When Peer Review Goes Nuclear: The Saga of *UltraLightUNet* and the EMCAD Déjà Vu

root

The annual ICLR peer-review season is always a drama buffet, but the story behind “UltraLightUNet: Rethinking U-shaped Network with Multi-kernel Lightweight Convolutions for Medical Image Segmentation” (see OpenReview submission page) is the kind of spicy saga that makes you want to grab popcorn and clutch your arXiv preprints tight.

Screenshot 2025-08-01 at 00.48.40.jpg

Setting the Stage: UltraLightUNet Enters the Arena

UltraLightUNet promised a new era for medical image segmentation: tiny, nimble, yet supposedly able to outperform those chunky transformer and UNet-based behemoths hogging GPUs in radiology labs. The core claims?

Multi-Kernel Inverted Residual (MKIR) Block: Squeeze more features from less compute by mixing kernel sizes.
Multi-Kernel Inverted Residual Attention (MKIRA) Block: Further boost performance by gluing together multi-focal attention and the above.
2D and 3D: Not just flat slides — volumetric stuff too!
Resource Efficiency: “Look, Ma, no FLOPs!” (Okay, just less.)
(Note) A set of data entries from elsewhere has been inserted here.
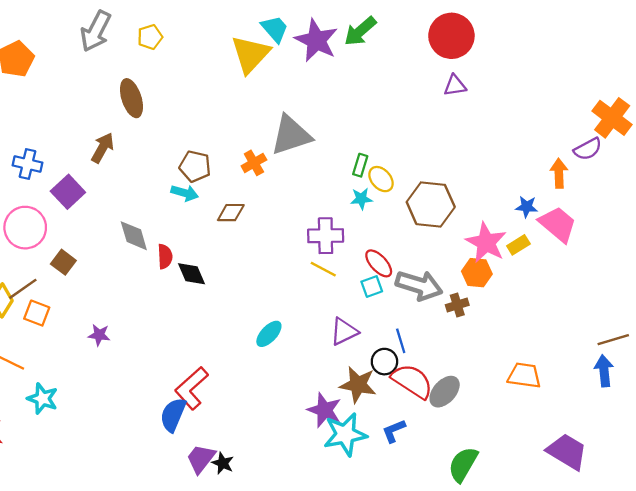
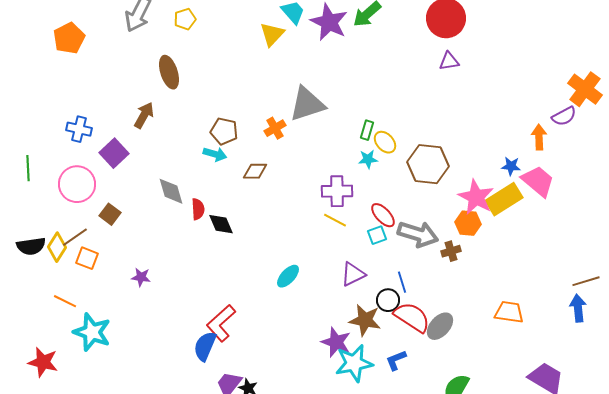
yellow triangle: (250, 54) -> (272, 34), size x0.7
yellow rectangle: (518, 245) -> (504, 199), size x1.8
cyan star: (43, 399) -> (92, 332), size x1.4

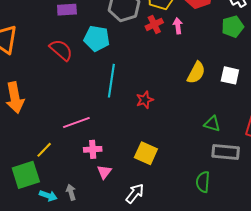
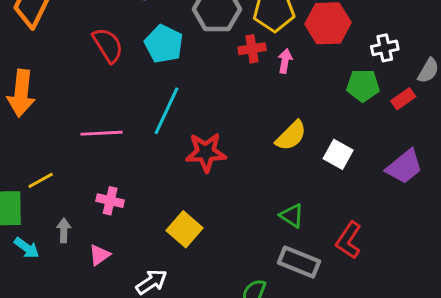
red star: (145, 100) -> (206, 152), size x1.5
pink line: (76, 123) -> (101, 133), moved
pink triangle: (104, 172) -> (99, 255), moved
gray arrow: (71, 192) -> (64, 230), moved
But here’s where the fun begins.

Peer Review: When All Paths Lead to EMCAD

At ICLR, UltraLightUNet was greeted by two of the most feared words in the reviewer lexicon: Strong Reject. Here’s what happened:

Reviewer #1 (jeKK):

"This is basically EMCAD (CVPR 2024), just with a few tweaks and a new name. And the same authors too! Is this plagiarism or dual submission?"

Reviewer jeKK didn’t just drop accusations—he provided side-by-side architectural diagrams, tables, and direct quotes. The authors countered with a robust defense: “It’s not the same, we swear! Ours is the electric scooter to EMCAD’s highway system!” (Yes, that analogy was real.)

Reviewer #2 (zJLj):

"Novelty? Meh. Depth-wise convolution and attention have been milked dry. All you did was N to N+1 module fusion. Not impactful, and your baseline results are fishy—why copy them from other non-benchmark papers instead of rerunning?"

Both reviewers, in classic OpenReview fashion, asked for more comparisons, more 3D SOTA, more theoretical depth, more interpretability, more everything.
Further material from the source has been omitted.